Ultimately however, Crybaby comes into its own during Episode 7, and deserves significant praise for its final three episodes, which stand far and above the rest of the series. These three episodes are well worth sitting through the previous seven, filled with tons of emotional pay off, incredible visual design and imagery, with a climatic conclusion that capitalizes on Crybaby’s grim tone, providing a perfectly thematic conclusion to the series as a whole. That said, Devilman Crybaby’s ending isn’t for anyone looking for a pick me up. Without spoiling too much the end is bleak, probably far bleaker than you might initially assume. It bucks trends of providing an overly sappy and happy conclusion, likely to leave some viewers emotionally upset and unhappy with the way Crybaby chooses to bring itself to a close.

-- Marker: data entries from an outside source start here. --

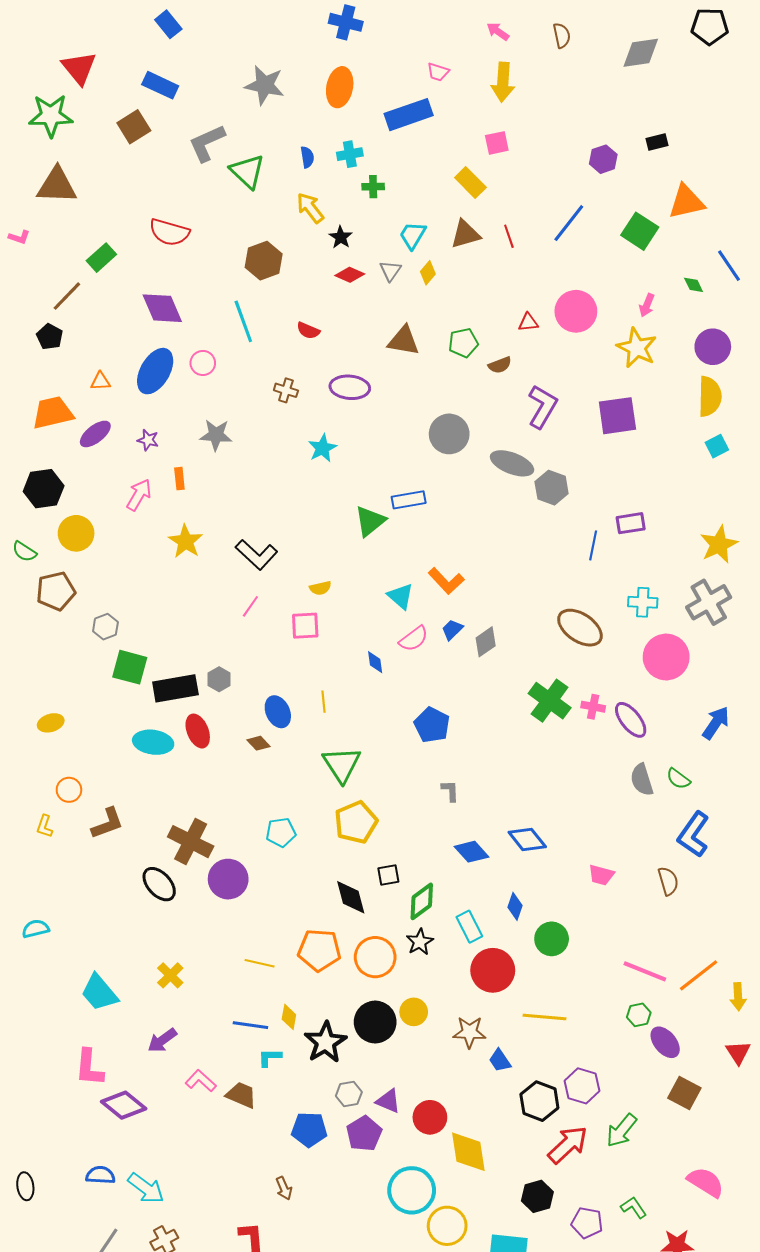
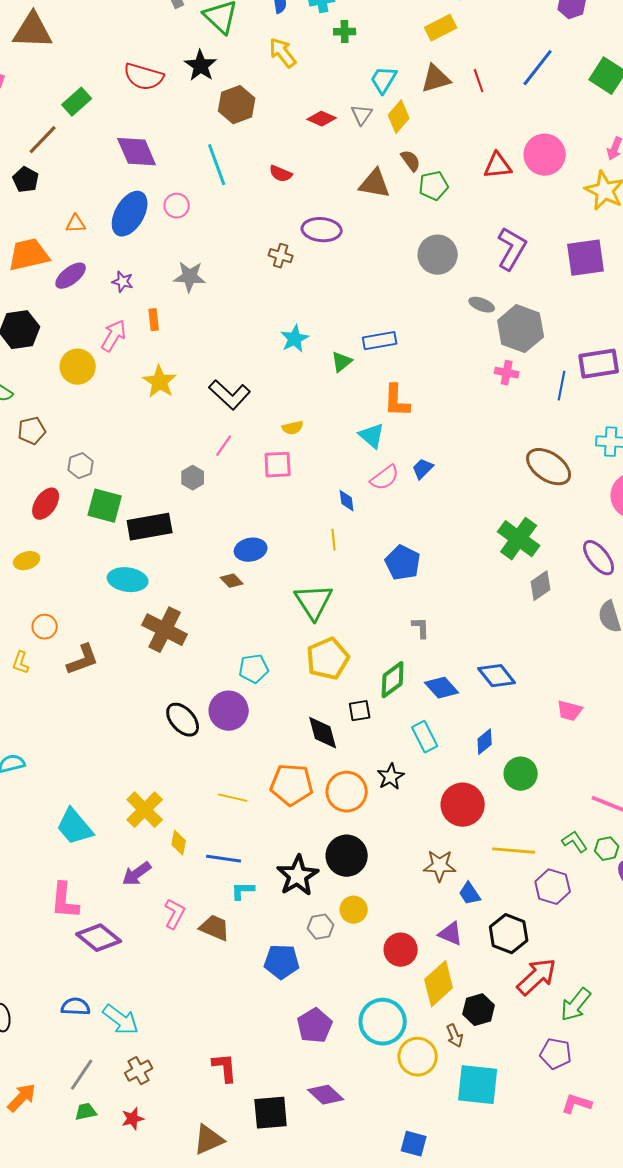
yellow rectangle: (470, 182) -> (441, 28), turned -72
black star: (341, 237) -> (201, 66), moved, size x1.4
yellow diamond: (428, 273) -> (399, 117), size x1.4
red triangle: (528, 322) -> (498, 166), size x1.4
brown semicircle: (500, 365) -> (411, 161), moved, turned -105
brown cross: (286, 390) -> (281, 256), moved
gray circle: (449, 434) -> (438, 255), moved
cyan star: (322, 448) -> (295, 339), moved
gray ellipse: (512, 463) -> (482, 305), size x0.6
gray hexagon: (552, 488) -> (521, 329), size x1.4
green triangle: (370, 521) -> (342, 362), size x0.7
purple rectangle: (631, 523) -> (599, 364), size x1.4
yellow circle: (76, 533) -> (78, 367), moved
orange L-shape: (446, 581) -> (397, 401), moved, turned 45
brown pentagon: (56, 591) -> (32, 431), size x0.7
gray diamond: (486, 642) -> (541, 586), moved
gray hexagon: (219, 679) -> (193, 478), moved
yellow line: (323, 702) -> (334, 540), moved
pink cross: (593, 707) -> (507, 373), moved
blue ellipse: (278, 712) -> (251, 550), turned -76
red ellipse: (198, 731) -> (46, 504), moved, turned 56
brown cross: (191, 842) -> (165, 630), moved
purple circle: (228, 879) -> (229, 711), moved
black ellipse: (159, 884) -> (183, 720), moved
green diamond: (422, 901) -> (393, 680), moved
blue diamond: (515, 906) -> (485, 742), turned 32
cyan rectangle: (469, 927) -> (425, 737), moved
yellow cross: (170, 975) -> (145, 810), size x1.4
yellow circle: (414, 1012) -> (354, 910), moved
yellow diamond: (289, 1017) -> (179, 843), moved
pink L-shape: (201, 1081) -> (175, 914), turned 76
purple hexagon: (582, 1086) -> (553, 887), moved
purple triangle: (388, 1101) -> (451, 934), moved
green arrow: (622, 1130) -> (576, 1005), moved
purple pentagon: (364, 1134) -> (315, 1026), moved
yellow diamond: (468, 1152) -> (439, 984), turned 57
brown arrow: (284, 1188) -> (455, 1036), moved
black hexagon: (537, 1196) -> (479, 1010), moved
green L-shape: (634, 1208) -> (575, 842), moved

Devilman Crybaby isn’t perfect but remains an excellent mini-series. It captures its tone well, and never backs down in order to become a people pleasing title. It’s art is divisive but on a whole, generally works to bring this beloved 1970s manga to life. It’s hardly an anime for everyone though, and I wouldn’t recommend this to anyone who isn’t prepared for what is; undoubtedly, one of the medium’s bleakest and most emotionally upsetting offerings. But if you’re looking for quality, artistic integrity, and an overall unique and engaging experience, Devilman Crybaby is, in that regard, a perfect watch.


“Recommended: Devilman Crybaby offers Director Yuasa’s unique visual style, a relentlessly bleak atmosphere, and sheer intensity marred only by fast pacing, some weak character work and a few questionable, artistic choices.”



DEVILMAN Crybaby is available for streaming via Netflix.